AI Agent

Ai Machine Learning

An AI agent is a program that plans steps, uses tools, and takes actions on its own to complete a goal, not just answer a question.

An AI agent is a system built on top of a language model that can do more than respond to a single prompt: it can break a goal into steps, decide which tools or data sources to use, take an action, observe the result, and re-plan — repeating that loop until the goal is met or it needs to stop and ask a human. The core distinction from a plain chatbot is behavioral: a chatbot answers when asked; an agent pursues an objective.

The nuance beginners miss is that in 2026, “agent” is used loosely in a lot of marketing — a simple chatbot with a slightly expanded feature set is sometimes labeled an “agent” even though it doesn’t actually plan or act autonomously. A genuine agent typically needs guardrails: clear boundaries on what actions it can take without a human approving first, since letting a system act independently is a meaningfully bigger risk than letting it draft a suggested reply for a person to review.

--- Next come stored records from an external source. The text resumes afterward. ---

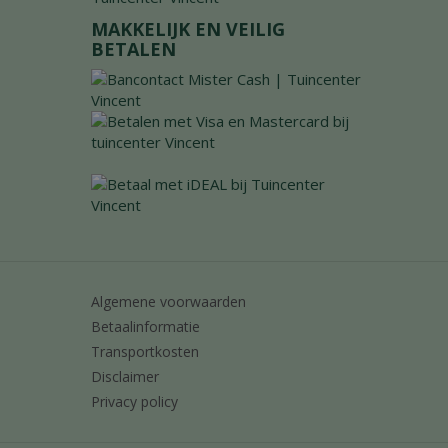
MAKKELIJK EN VEILIG
BETALEN
Algemene voorwaarden
Betaalinformatie
Transportkosten
Disclaimer
Privacy policy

For founders, agents are attractive because they can automate multi-step workflows, not just single questions, but the honest tradeoff is that more autonomy also means more that can go wrong unsupervised — which is why serious agent deployments, including government ones, are typically rolled out with human-in-the-loop review for anything consequential.

🇵🇭 Philippine Example

In June 2026, the Department of Information and Communications Technology (DICT) announced it will build and manage AI agents on Google's Gemini Enterprise Agent Platform to handle citizen-facing e-government tasks — answering questions on business registration, community health center scheduling, and disaster relief guidance in local languages — a real, verified, large-scale Philippine deployment of AI agents rather than a hypothetical one.